Unnamed: 0,title,plot
0,The Godfather,"On the day of his only daughter's wedding, Vit..."
1,The Shawshank Redemption,"In 1947, banker Andy Dufresne is convicted of ..."
2,Schindler's List,"In 1939, the Germans move Polish Jews into the..."
3,Raging Bull,"In a brief scene in 1964, an aging, overweight..."
4,Casablanca,It is early December 1941. American expatriate...
...,...,...
94,Double Indemnity,\n\n\n\nNeff confesses into a Dictaphone.\n\n ...
95,Rebel Without a Cause,\n\n\n\nJim Stark is in police custody.\n\n \...
96,Rear Window,\n\n\n\nJames Stewart as L.B. Jefferies\n\n \...
97,The Third Man,\n\n\n\nSocial network mapping all major chara...


In [27]:
recommend('Star Wars')

Movies similar to Star Wars are:
1. Stagecoach
2. 2001: A Space Odyssey
3. City Lights
4. Close Encounters of the Third Kind
5. Dr.
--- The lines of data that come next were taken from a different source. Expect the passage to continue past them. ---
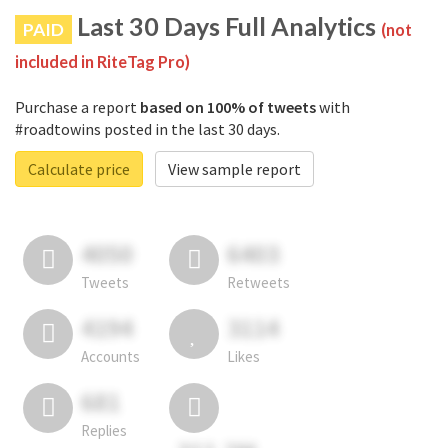
Last 30 Days Full Analytics
PAID
(not
included in RiteTag Pro)
Purchase a report
based on 100% of tweets
with
#roadtowins posted in the last 30 days.
Calculate price
View sample report
4050
6403
Tweets
Retweets
4194
3114
Accounts
Likes
681
Replies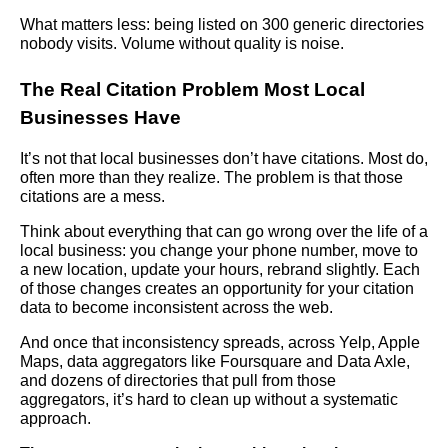
What matters less: being listed on 300 generic directories
nobody visits. Volume without quality is noise.
The Real Citation Problem Most Local
Businesses Have
It’s not that local businesses don’t have citations. Most do,
often more than they realize. The problem is that those
citations are a mess.
Think about everything that can go wrong over the life of a
local business: you change your phone number, move to
a new location, update your hours, rebrand slightly. Each
of those changes creates an opportunity for your citation
data to become inconsistent across the web.
And once that inconsistency spreads, across Yelp, Apple
Maps, data aggregators like Foursquare and Data Axle,
and dozens of directories that pull from those
aggregators, it’s hard to clean up without a systematic
approach.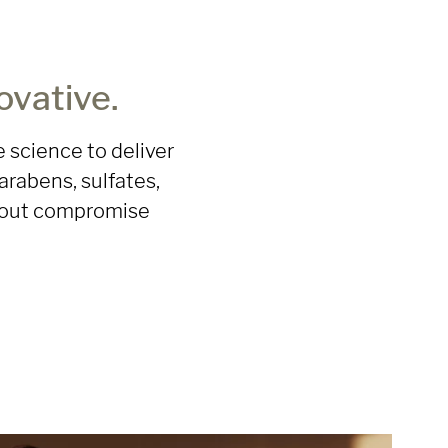
ovative.
 science to deliver
arabens, sulfates,
ithout compromise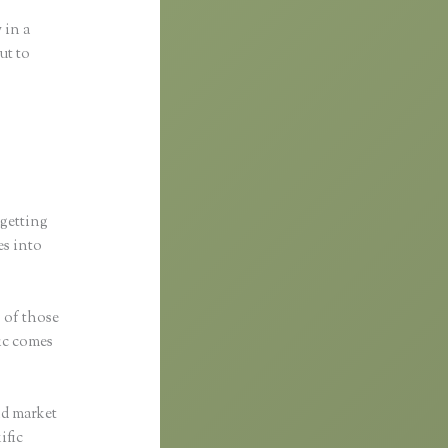
 in a
ut to
 getting
es into
s of those
fic comes
nd market
ific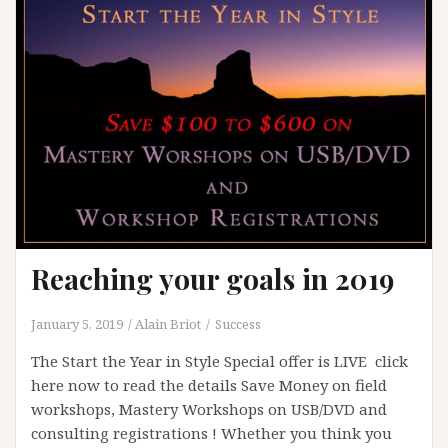
Reaching your goals in 2019
January 5, 2019
Alain Briot
Success
The Start the Year in Style Special offer is LIVE click
here now to read the details Save Money on field
workshops, Mastery Workshops on USB/DVD and
consulting registrations ! Whether you think you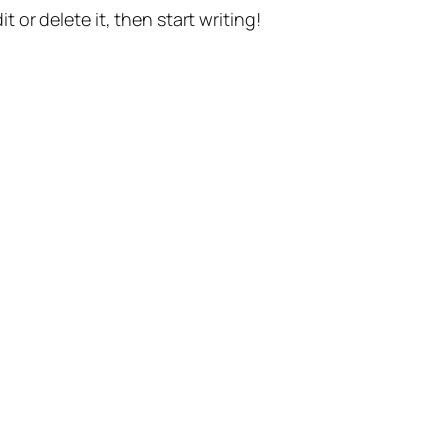
t or delete it, then start writing!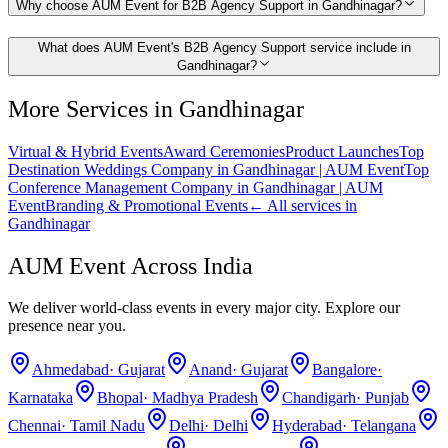
Why choose AUM Event for B2B Agency Support in Gandhinagar?
What does AUM Event's B2B Agency Support service include in
Gandhinagar?
More Services in
Gandhinagar
Virtual & Hybrid Events
Award Ceremonies
Product Launches
Top
Destination Weddings Company in Gandhinagar | AUM Event
Top
Conference Management Company in Gandhinagar | AUM
Event
Branding & Promotional Events
← All services in
Gandhinagar
AUM Event Across India
We deliver world-class events in every major city. Explore our
presence near you.
Ahmedabad
·
Gujarat
Anand
·
Gujarat
Bangalore
·
Karnataka
Bhopal
·
Madhya Pradesh
Chandigarh
·
Punjab
Chennai
·
Tamil Nadu
Delhi
·
Delhi
Hyderabad
·
Telangana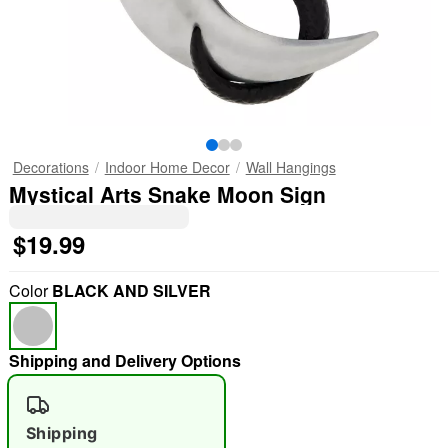
Decorations
Indoor Home Decor
Wall Hangings
Mystical Arts Snake Moon Sign
$19.99
Color
BLACK AND SILVER
Shipping and Delivery Options
Shipping
"Slide "
0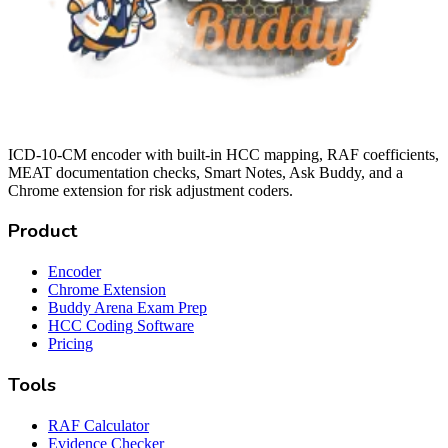
ICD-10-CM encoder with built-in HCC mapping, RAF coefficients,
MEAT documentation checks, Smart Notes, Ask Buddy, and a
Chrome extension for risk adjustment coders.
Product
Encoder
Chrome Extension
Buddy Arena Exam Prep
HCC Coding Software
Pricing
Tools
RAF Calculator
Evidence Checker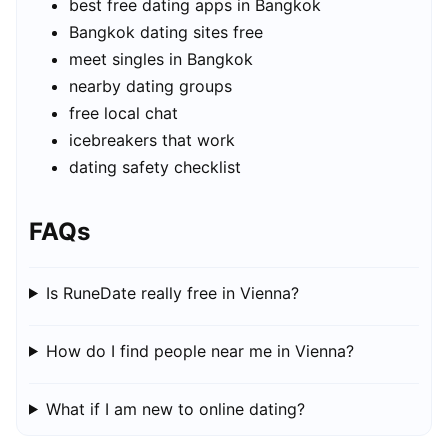
best free dating apps in Bangkok
Bangkok dating sites free
meet singles in Bangkok
nearby dating groups
free local chat
icebreakers that work
dating safety checklist
FAQs
Is RuneDate really free in Vienna?
How do I find people near me in Vienna?
What if I am new to online dating?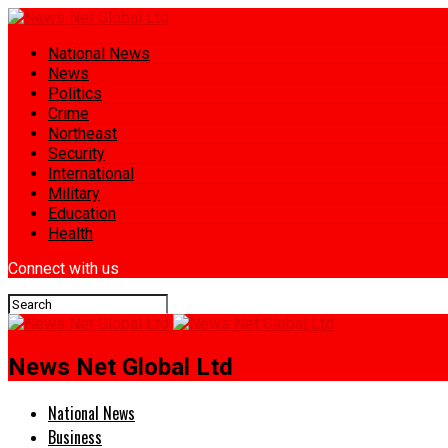
National News
News
Politics
Crime
Northeast
Security
International
Military
Education
Health
Connect with us
News Net Global Ltd
National News
Business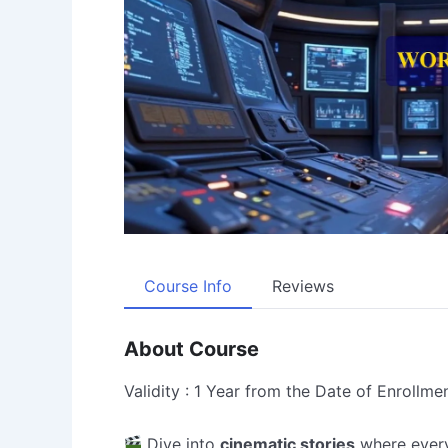
Course Info
Reviews
About Course
Validity : 1 Year from the Date of Enrollme
Dive into
cinematic stories
where ever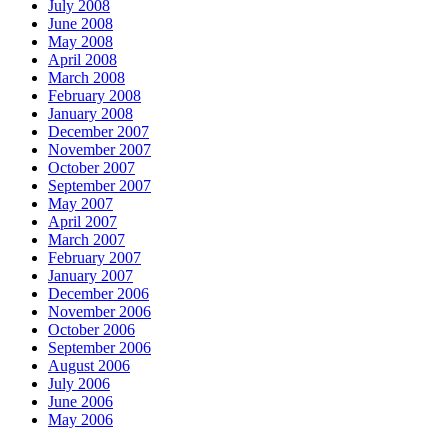
July 2008
June 2008
May 2008
April 2008
March 2008
February 2008
January 2008
December 2007
November 2007
October 2007
September 2007
May 2007
April 2007
March 2007
February 2007
January 2007
December 2006
November 2006
October 2006
September 2006
August 2006
July 2006
June 2006
May 2006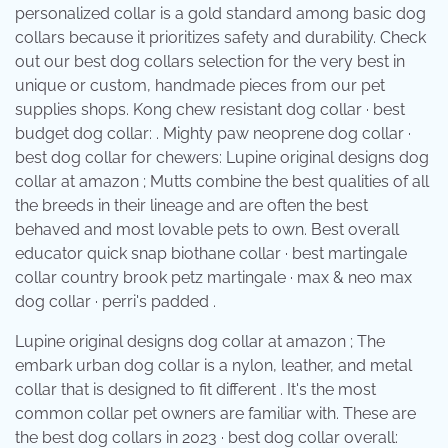
personalized collar is a gold standard among basic dog
collars because it prioritizes safety and durability. Check
out our best dog collars selection for the very best in
unique or custom, handmade pieces from our pet
supplies shops. Kong chew resistant dog collar · best
budget dog collar: . Mighty paw neoprene dog collar ·
best dog collar for chewers: Lupine original designs dog
collar at amazon ; Mutts combine the best qualities of all
the breeds in their lineage and are often the best
behaved and most lovable pets to own. Best overall
educator quick snap biothane collar · best martingale
collar country brook petz martingale · max & neo max
dog collar · perri's padded .
Lupine original designs dog collar at amazon ; The
embark urban dog collar is a nylon, leather, and metal
collar that is designed to fit different . It's the most
common collar pet owners are familiar with. These are
the best dog collars in 2023 · best dog collar overall: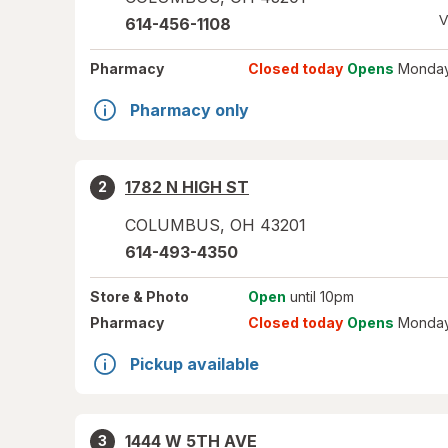
V
614-456-1108
Pharmacy
Closed today
Opens
Monday
Pharmacy only
1782 N HIGH ST
2
COLUMBUS
,
OH
43201
614-493-4350
Store
& Photo
Open
until 10pm
Pharmacy
Closed today
Opens
Monday
Pickup available
1444 W 5TH AVE
3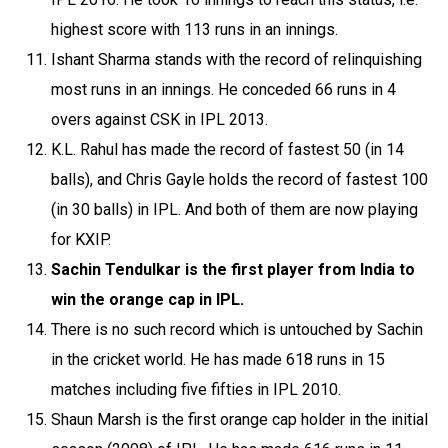
highest score with 113 runs in an innings.
Ishant Sharma stands with the record of relinquishing
most runs in an innings. He conceded 66 runs in 4
overs against CSK in IPL 2013.
K.L. Rahul has made the record of fastest 50 (in 14
balls), and Chris Gayle holds the record of fastest 100
(in 30 balls) in IPL. And both of them are now playing
for KXIP.
Sachin Tendulkar is the first player from India to
win the orange cap in IPL.
There is no such record which is untouched by Sachin
in the cricket world. He has made 618 runs in 15
matches including five fifties in IPL 2010.
Shaun Marsh is the first orange cap holder in the initial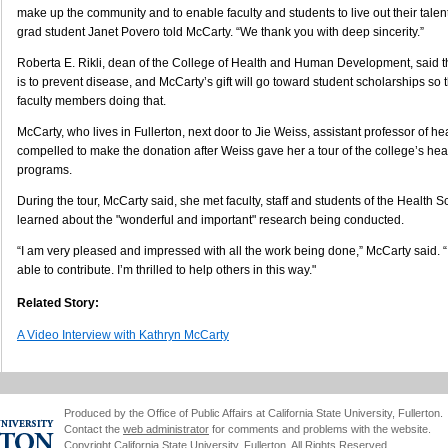
make up the community and to enable faculty and students to live out their talent
grad student Janet Povero told McCarty. “We thank you with deep sincerity.”
Roberta E. Rikli, dean of the College of Health and Human Development, said t
is to prevent disease, and McCarty’s gift will go toward student scholarships so
faculty members doing that.
McCarty, who lives in Fullerton, next door to Jie Weiss, assistant professor of h
compelled to make the donation after Weiss gave her a tour of the college’s hea
programs.
During the tour, McCarty said, she met faculty, staff and students of the Health
learned about the "wonderful and important" research being conducted.
“I am very pleased and impressed with all the work being done,” McCarty said. “I
able to contribute. I’m thrilled to help others in this way."
Related Story:
A Video Interview with Kathryn McCarty
Produced by the Office of Public Affairs at California State University, Fullerton.
Contact the
web administrator
for comments and problems with the website.
Copyright California State University, Fullerton. All Rights Reserved.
Strangelove or: How I Learned to Stop Worrying and Love the Bomb


In [28]:
recommend('Titanic')

Movies similar to Titanic are:
1. The African Queen
2. The Apartment
3. The Silence of the Lambs
4. Psycho
5. Pulp Fiction


**This is an Initial Draft of Movie Recommendation System using Plots as a feature value. In this notebook I used the following:**
* CountVectorizer : To convert the text data into vectors containing frequencies of 5000 feature values that were generated by count vectorizer.
* Cosine Similarity : This is a metric used to find the distance between two vectors. In simpler terms it finds the distance between two vectors by calculating angles between them. Less the distance, More similar are those vectors.